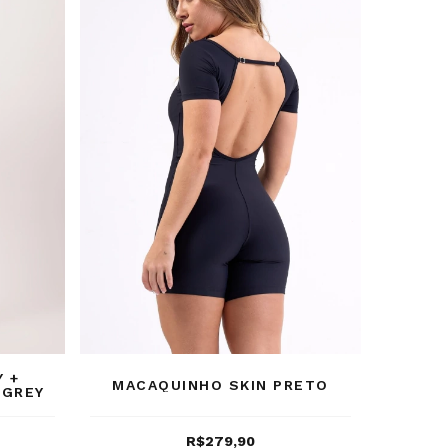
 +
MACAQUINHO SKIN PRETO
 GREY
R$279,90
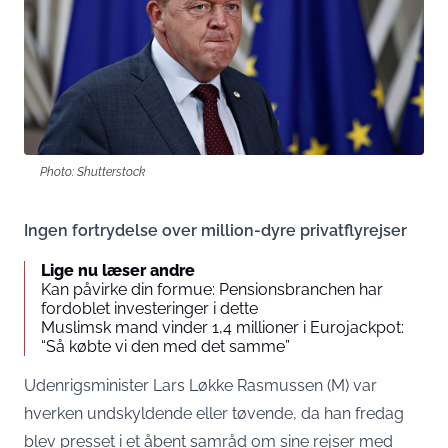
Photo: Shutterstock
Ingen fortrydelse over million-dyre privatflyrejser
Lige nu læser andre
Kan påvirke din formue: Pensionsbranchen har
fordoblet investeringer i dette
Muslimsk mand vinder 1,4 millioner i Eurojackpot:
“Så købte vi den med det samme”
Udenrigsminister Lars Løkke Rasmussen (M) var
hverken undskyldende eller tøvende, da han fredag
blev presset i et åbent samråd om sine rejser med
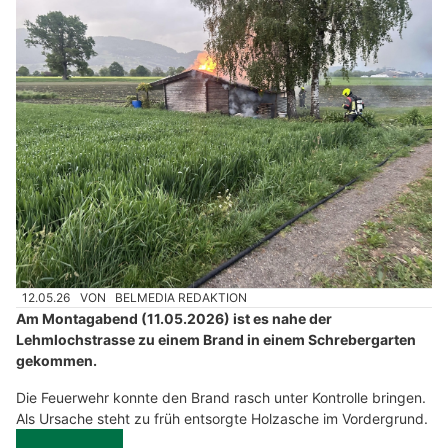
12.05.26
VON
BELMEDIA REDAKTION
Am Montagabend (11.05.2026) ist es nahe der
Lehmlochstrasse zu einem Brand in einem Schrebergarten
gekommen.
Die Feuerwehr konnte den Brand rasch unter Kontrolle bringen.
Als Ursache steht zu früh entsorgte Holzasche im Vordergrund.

Task to complete:
Filter the entries and copy each line with "Brand".

Problem solution:
Lehmlochstrasse zu einem Brand in einem Schrebergarten
Die Feuerwehr konnte den Brand rasch unter Kontrolle bringen.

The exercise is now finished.